Le 2 juillet 2026, un ancien palais princier de New Delhi a orchestré, heure par heure, la visite d’État du Premier ministre japonais Sanae Takaichi. Derrière la signature de seize accords stratégiques se dessine une mécanique protocolaire réglée au quart d’heure près.
Une matinée qui commence ailleurs
Rien ne débute à Hyderabad House. Tout commence à trois kilomètres de là, dans la cour d’honneur de Rashtrapati Bhavan, où Sanae Takaichi reçoit l’accueil le plus élevé que l’Inde réserve à un chef de gouvernement étranger : garde d’honneur, revue des troupes, présentation du cabinet indien. Cette séquence n’a rien d’accessoire. Elle constitue le premier acte d’un dispositif en deux temps, où la légitimité impériale de l’ancienne capitale britannique cède la place, quelques minutes plus tard, à la diplomatie de travail dans l’ancien palais du Nizam.

C’est cette bascule, de la cérémonie vers la négociation, qui structure depuis 1974 tous les sommets tenus dans la capitale indienne. Hyderabad House n’accueille jamais un dignitaire étranger en premier lieu. Il le reçoit en second, une fois la solennité républicaine consommée ailleurs.

Onze heures trente : la salle restreinte
À 11h30, Narendra Modi et Sanae Takaichi s’installent en format resserré, une soixantaine de minutes durant. Ce choix de format n’est pas cosmétique. Le petit groupe permet d’aborder les sujets les plus sensibles, notamment le dossier de codéveloppement de défense, avant l’ouverture aux délégations élargies. La discrétion précède toujours la mise en scène.
À 12h35 s’ouvre la réunion plénière, une trentaine de minutes, où les délégations complètes se rejoignent. C’est dans cet intervalle que se négocie l’architecture finale des seize accords que les deux chefs de gouvernement s’apprêtent à rendre publics.
L’après-midi de la mise en récit
Vient ensuite la séquence la plus visible du protocole : conférence de presse conjointe, signature des accords, dans les salons de réception d’Hyderabad House. C’est le moment où la diplomatie de couloir devient document officiel. Trois textes stratégiques en forment l’ossature : une déclaration conjointe sur la sécurité économique, un texte sur la coopération en intelligence artificielle, un troisième sur la résilience énergétique. À ces trois piliers s’ajoutent seize mémorandums, dont un accord de codéveloppement de défense inédit, portant sur un système d’antenne radio navale.

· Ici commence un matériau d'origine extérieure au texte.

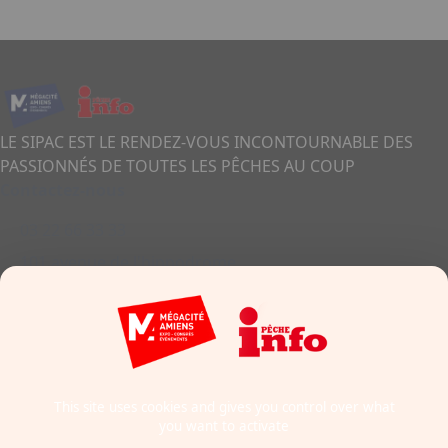
LE SIPAC EST LE RENDEZ-VOUS INCONTOURNABLE DES
PASSIONNÉS DE TOUTES LES PÊCHES AU COUP
Contactez-nous
03 22 66 33 33
101 avenue de l'hippodrome
80011 - Amiens
France
Formulaire de contact
This site uses cookies and gives you control over what
you want to activate
Mentions légales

En parallèle se tient le Forum économique Inde-Japon, où cent cinquante entreprises japonaises signent près de cent vingt-neuf accords bilatéraux. Le chiffre mérite d’être posé sans emphase : douze milliards et demi de dollars d’engagements annoncés le même jour que la signature d’État. Le sommet politique et le sommet économique se déroulent en miroir, dans la même ville, sous la même journée protocolaire.
Dix-neuf heures : l’informalité mesurée
Le dîner du soir clôt la journée, et c’est peut-être le détail le plus révélateur du dossier. Le gouvernement japonais le qualifie explicitement d’informel. Ce mot n’est pas un hasard de traduction. Il signale un format privé, sans invités extérieurs, distinct du banquet d’État classique. Une heure et demie de conversation, consacrée aux relations bilatérales, à la situation internationale, et aux cultures respectives des deux nations.
Cette distinction entre banquet d’État et dîner informel constitue un enseignement protocolaire à part entière. Elle rappelle qu’un même lieu, dans une même journée, peut accueillir des registres cérémoniels radicalement différents : l’apparat de la cour d’honneur le matin, la solennité de la signature l’après-midi, l’intimité diplomatique le soir.
Ce que révèle la journée
Hyderabad House n’est pas seulement un décor. C’est un instrument de séquençage. Chaque heure de la journée du 2 juillet 2026 correspond à un registre protocolaire distinct, et cette gradation, de la cérémonie publique vers la conversation privée, constitue en elle-même un langage diplomatique. Un sommet ne se résume jamais à ce qui est signé. Il se lit aussi dans l’ordre dans lequel les choses ont eu lieu.